1. Applicable orders and ordinances at key venues for AGMs
Companies which are currently in the acute planning phase of their general meeting or whose general meeting has already been convened must inform themselves in good time about the specific content of the applicable orders or ordinances and keep themselves apprised of current information. In the following overview, we have compiled the applicable orders and ordinances at selected key AGM locations. However, it should be noted that many authorities are currently issuing new rulings at regular intervals, the conditions for which are becoming increasingly restrictive, particularly with regard to the number of attendees permitted. The following overview can therefore only reflect this moment in time, and the continued relevance of any given order must be verified before considering any measures in an individual case.

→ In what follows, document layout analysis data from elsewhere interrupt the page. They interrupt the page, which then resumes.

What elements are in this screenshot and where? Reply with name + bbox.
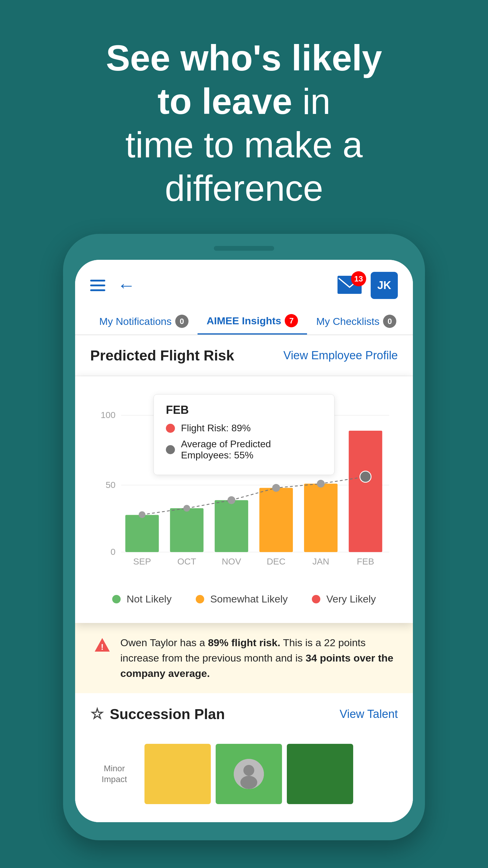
succession-header: ☆ Succession Plan View Talent [75,693,413,735]
back-button[interactable]: ← [117,276,136,294]
phone-notch [214,246,274,251]
x-label-jan: JAN [313,556,329,566]
x-label-feb: FEB [357,556,374,566]
hero-regular-text: in [292,81,331,121]
tab-my-checklists[interactable]: My Checklists 0 [307,308,405,335]
alert-text-start: Owen Taylor has a [120,637,208,648]
hero-line2: time to make a difference [125,124,363,208]
alert-bold1: 89% flight risk. [208,637,280,648]
grid-row-label: MinorImpact [90,763,138,785]
tooltip-month: FEB [166,404,322,416]
checklists-badge: 0 [383,315,396,328]
bar-oct [170,508,204,552]
phone-screen: ← 13 JK My Notifications [75,260,413,822]
x-label-dec: DEC [267,556,286,566]
background: See who's likely to leave in time to mak… [0,0,488,868]
x-label-nov: NOV [222,556,241,566]
legend-label-very-likely: Very Likely [326,593,376,605]
x-label-oct: OCT [177,556,196,566]
legend-somewhat-likely: Somewhat Likely [196,593,288,605]
employee-avatar [234,759,264,789]
phone-device: ← 13 JK My Notifications [63,234,425,840]
bar-dec [259,488,293,552]
star-icon: ☆ [90,705,104,723]
mail-button[interactable]: 13 [338,276,362,295]
y-label-50: 50 [106,480,116,490]
chart-tooltip: FEB Flight Risk: 89% Average of Predicte… [153,394,335,475]
user-avatar-button[interactable]: JK [371,272,398,299]
legend-dot-red [312,595,320,603]
app-header: ← 13 JK [75,260,413,299]
avg-dot-feb [360,471,371,482]
alert-icon: ! [93,637,111,655]
grid-cell-yellow [144,744,211,804]
avatar-image [234,759,264,789]
avg-dot-sep [139,512,145,518]
succession-title: ☆ Succession Plan [90,705,225,723]
y-label-100: 100 [101,410,116,420]
header-right: 13 JK [338,272,398,299]
bar-sep [125,515,159,552]
tab-my-notifications[interactable]: My Notifications 0 [90,308,198,335]
avg-dot-dec [272,484,280,492]
svg-point-8 [240,776,257,789]
legend-not-likely: Not Likely [112,593,172,605]
grid-cell-green [216,744,282,804]
notifications-badge: 0 [175,315,189,328]
legend-label-somewhat-likely: Somewhat Likely [210,593,288,605]
grid-cell-dark-green [287,744,353,804]
avg-label: Average of Predicted Employees: 55% [181,438,322,461]
succession-grid: MinorImpact [75,735,413,822]
chart-legend: Not Likely Somewhat Likely Very Likely [93,593,395,605]
flight-risk-dot [166,424,175,433]
x-label-sep: SEP [133,556,151,566]
aimee-badge: 7 [285,314,298,327]
hero-section: See who's likely to leave in time to mak… [63,0,425,234]
bar-nov [215,500,248,552]
alert-text: Owen Taylor has a 89% flight risk. This … [120,635,395,681]
legend-dot-green [112,595,121,603]
mail-badge: 13 [351,271,366,286]
avg-dot-oct [183,505,190,512]
legend-label-not-likely: Not Likely [127,593,172,605]
avg-dot-nov [227,496,235,504]
flight-risk-label: Flight Risk: 89% [181,423,251,434]
y-label-0: 0 [111,547,116,557]
hamburger-menu-button[interactable] [90,280,105,291]
bar-jan [304,484,338,552]
header-left: ← [90,276,136,294]
tooltip-row-avg: Average of Predicted Employees: 55% [166,438,322,461]
chart-card: FEB Flight Risk: 89% Average of Predicte… [75,376,413,623]
avg-dot [166,445,175,454]
svg-text:!: ! [101,642,104,652]
avg-dot-jan [317,480,325,488]
tabs-bar: My Notifications 0 AIMEE Insights 7 My C… [75,299,413,335]
grid-cells [144,744,398,804]
tab-aimee-insights[interactable]: AIMEE Insights 7 [198,308,307,335]
view-employee-profile-link[interactable]: View Employee Profile [284,349,398,362]
section-header: Predicted Flight Risk View Employee Prof… [75,335,413,376]
flight-risk-alert: ! Owen Taylor has a 89% flight risk. Thi… [75,623,413,693]
legend-dot-orange [196,595,204,603]
succession-title-text: Succession Plan [110,706,225,722]
svg-point-7 [243,765,254,776]
legend-very-likely: Very Likely [312,593,376,605]
view-talent-link[interactable]: View Talent [340,708,398,721]
tooltip-row-flight-risk: Flight Risk: 89% [166,423,322,434]
hero-bold-text: See who's likely to leave [106,38,382,121]
bar-feb [349,431,382,552]
section-title: Predicted Flight Risk [90,347,234,364]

2. Postponement of the AGM and ad hoc disclosure
If, as a result of an administrative order applicable to the venue of an AGM, the only remaining option is to cancel or postpone the AGM, the question arises for listed companies whether this circumstance must be published as relevant insider information without undue delay by way of an ad hoc announcement in accordance with the provisions of Art. 17(1) of the Market Abuse Regulation (MAR). This question becomes particularly important in the case of companies where shareholders (can) expect to receive a dividend and therefore, in some cases, such as pension funds, typically schedule the inflow of dividends at a certain point in time.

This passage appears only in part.